# www.southerngardenscents



## KSL (Oct 5, 2009)

Anyone purchased FO's and flavor oils from them?
For bodycare and M&P soaps?

Are they good?  Long lasting?  

Thanks in advance  :wink:


----------



## TessC (Oct 5, 2009)

I've never purchased flavor oils, and the FOs I've bought have all been for CP so I can't answer your specific questions, but I _can_ give my general experiences with them as a supplier.

My orders from SGS have always been shipped seriously fast, packed well, good quality, and 100% accurate. The FO's I've ordered have been strong and true to their descriptions, and I wouldn't hesitate to order from them again.


----------



## carebear (Oct 5, 2009)

You may find more information if you search on "Tony's" as the company has changed its name.

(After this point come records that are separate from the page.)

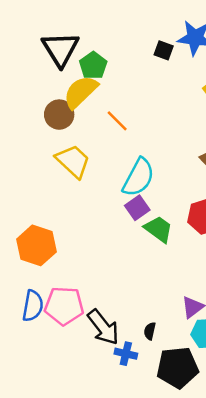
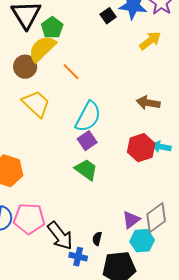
black square: (164, 50) -> (108, 16), turned 35
green trapezoid: (159, 229) -> (86, 170), moved

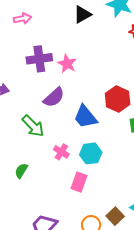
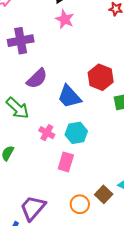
pink star: (67, 64) -> (65, 19), moved

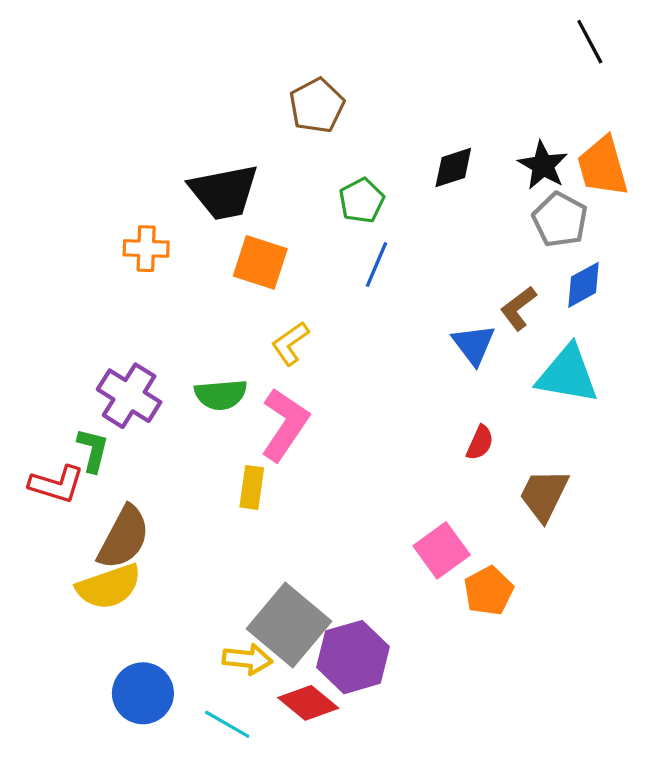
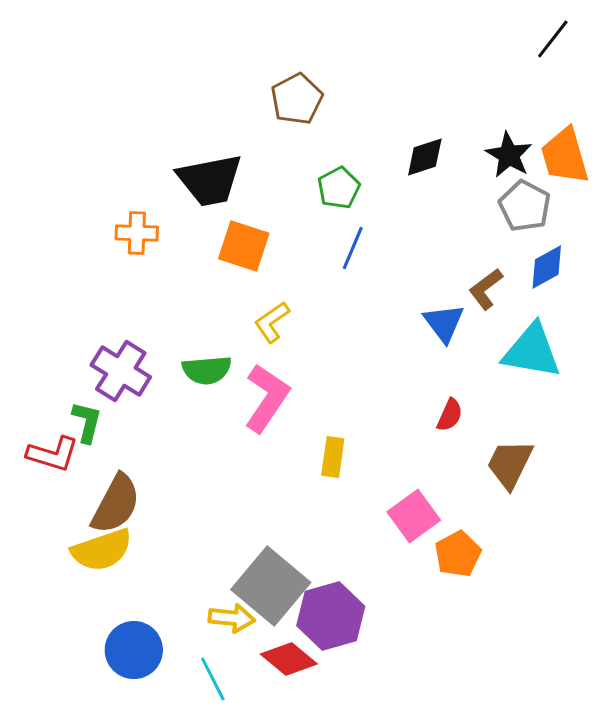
black line: (590, 42) -> (553, 39), turned 66
yellow rectangle: (252, 487) -> (333, 457), moved
cyan line: (227, 724) -> (213, 679), turned 33

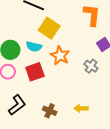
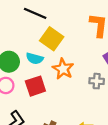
gray cross: (91, 66) -> (97, 81), turned -32

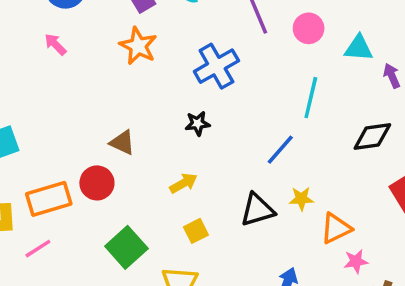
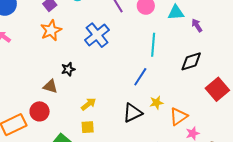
orange star: (138, 46) -> (51, 30), turned 30
black star: (198, 123) -> (68, 69), moved
yellow square: (196, 231) -> (88, 127), moved, turned 32

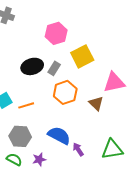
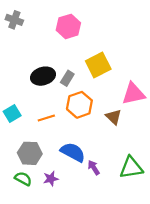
pink hexagon: (56, 33) -> (68, 26), moved
orange line: (26, 105) -> (46, 118), moved

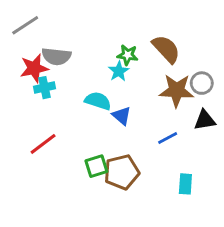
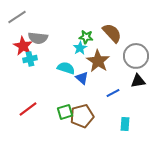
red star: (34, 68) -> (23, 46), turned -30
gray circle: (202, 83) -> (136, 56), size x1.6
brown star: (177, 90) -> (98, 61), moved, turned 30
red line: (43, 144) -> (28, 109), moved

I've only purchased for CP but am very happy with what I have.

Top notch FOs (haven't tried their flavor stuff) and well packed (in glass, last time I purchased but it's been a while).  Strong so more of a value than it might seem - they are still pricy though.


----------



## KSL (Oct 5, 2009)

Thanks for the feedback so far.. if anyone has experience with use in MP and/or use of thier flavor oils ~ or recommendations for flavour oils... I'm looking for a nice coconut one.  I tried one coconut flavor and it doesn't smell like coconut at all.. it faded right into the blend and now I have a whole whack of lip balms that are useless!

I am cringing at the thought of trying to clean out the tubes and re-use them..... seems like way too much work... but then throwing them out seems like such a waste too!


----------